C’est sûr que tout photographe, amateur ou professionnel, paysagiste ou non, sait que les conditions météorologiques ont une influence certaine sur le rendement des prises de vue. En fait, les journées claires et ensoleillées avec quelques nuages blancs sont idéales pour photographier les levers et les couchers de soleil, tandis que les jours nuageux sont parfaits pour les paysages dominés par l’eau, comme la côte et les chutes d’eau. Dans ce dernier cas, une faible luminosité peut vous permettre de régler des vitesses d’obturation beaucoup plus lentes, et de capturer le mouvement de l’eau (rendu encore plus beau si vous utilisez certains filtres comme le filtre neutre qui vous permet d’utiliser des vitesses d’obturation plus longues).

Règle n° 3 : objectif.

Afin d’obtenir un rendu maximal des détails et une bonne profondeur de champ, comme c’est généralement le cas en photographie de paysage, il est préférable de prendre des photos en mode Av et de régler une ouverture très étroite (f/16 ou f/22) pour rendre le PdC aussi net que possible. L’utilisation d’un objectif grand-angle permet d’avoir un PdC plus grand et de cadrer beaucoup plus d’éléments dans la scène. En fait, s’il est nécessaire d’utiliser un 24 mm, vous pouvez avoir un angle de champ d’environ 84 degrés, qui devient 111 avec le 15 mm. Et ici, d’après mon expérience personnelle, il faut toujours garder la ligne d’horizon sous contrôle en raison de l’inclinaison de la perspective qu’elle subit dans l’objectif grand-angle.
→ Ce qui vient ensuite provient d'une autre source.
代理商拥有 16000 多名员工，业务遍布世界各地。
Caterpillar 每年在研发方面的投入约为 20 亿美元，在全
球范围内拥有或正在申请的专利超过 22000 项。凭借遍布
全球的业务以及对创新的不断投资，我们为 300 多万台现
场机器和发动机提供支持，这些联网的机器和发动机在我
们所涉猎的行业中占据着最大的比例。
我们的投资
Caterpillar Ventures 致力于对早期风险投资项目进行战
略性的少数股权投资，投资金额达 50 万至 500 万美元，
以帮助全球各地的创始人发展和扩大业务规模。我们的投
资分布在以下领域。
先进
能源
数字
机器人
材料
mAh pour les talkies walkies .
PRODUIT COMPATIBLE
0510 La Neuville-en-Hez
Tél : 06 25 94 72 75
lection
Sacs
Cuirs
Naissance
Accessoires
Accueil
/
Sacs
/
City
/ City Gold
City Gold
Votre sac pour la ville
Sinon, si l’on veut augmenter le grossissement, réduire l’angle de vue, exclure des éléments perturbateurs dans la composition au détriment d’une éventuelle compression de la perspective donnée par l’objectif, on peut aussi opter pour un téléobjectif.

Règle n° 4 : Le trépied.

Pour obtenir une bonne exposition, après avoir réglé une très petite ouverture, il faut avoir des vitesses d’obturation très lentes. Tellement lent qu’il serait impossible d’obtenir une image nette et à main levée. Il est important d’emporter un trépied solide.

Règle n° 5 : Focus.

Le point sur lequel il est nécessaire de se concentrer est la zone la plus nette et donc celle qui a le plus d’impact. L’article se lit comme suit : « .fixer manuellement un point aF et essayer de suivre la règle de la mise au point à un tiers du cadre en partant du haut, et pas nécessairement au tiers inférieur du premier étage qui va vers l’horizon, comme on dit parfois pour créer différents plans de mise au point qui mènent à l’horizon ». L’important dans ce cas sera également de raisonner au premier plan, bien que le paysage soit vaste et distant, pour toujours augmenter le sentiment de profondeur de la prise de vue.
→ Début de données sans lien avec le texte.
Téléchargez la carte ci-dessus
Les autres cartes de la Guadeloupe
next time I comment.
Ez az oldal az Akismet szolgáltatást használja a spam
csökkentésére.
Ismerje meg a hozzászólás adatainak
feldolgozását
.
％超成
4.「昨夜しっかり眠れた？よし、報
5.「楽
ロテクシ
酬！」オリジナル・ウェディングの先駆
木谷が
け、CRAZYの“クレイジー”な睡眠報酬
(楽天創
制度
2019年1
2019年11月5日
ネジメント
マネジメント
Règle n° 6 : Prise de vue à distance.

Lorsque l’appareil est fixé sur un trépied, le simple fait d’appuyer sur le déclencheur peut nuire à la réussite de l’image. Il est donc recommandé de filmer avec une télécommande avec ou sans fil.

Règle n° 7 : Suivre les lignes directrices.

Après avoir décidé des gros plans et du point à mettre en évidence, il peut être pertinent de suivre les lignes du paysage.

Règle n° 8 : Règle relative aux tiers.

Imaginant le cadrage divisé en neuf sections égales par une paire de lignes équidistantes, verticales et horizontales, il faut positionner les éléments qui vous intéressent le plus à l’un des points d’intersection de ces lignes. De cette façon, il se crée plus de dynamisme et d’harmonie.

Règle n° 9 : Le premier et le deuxième étage.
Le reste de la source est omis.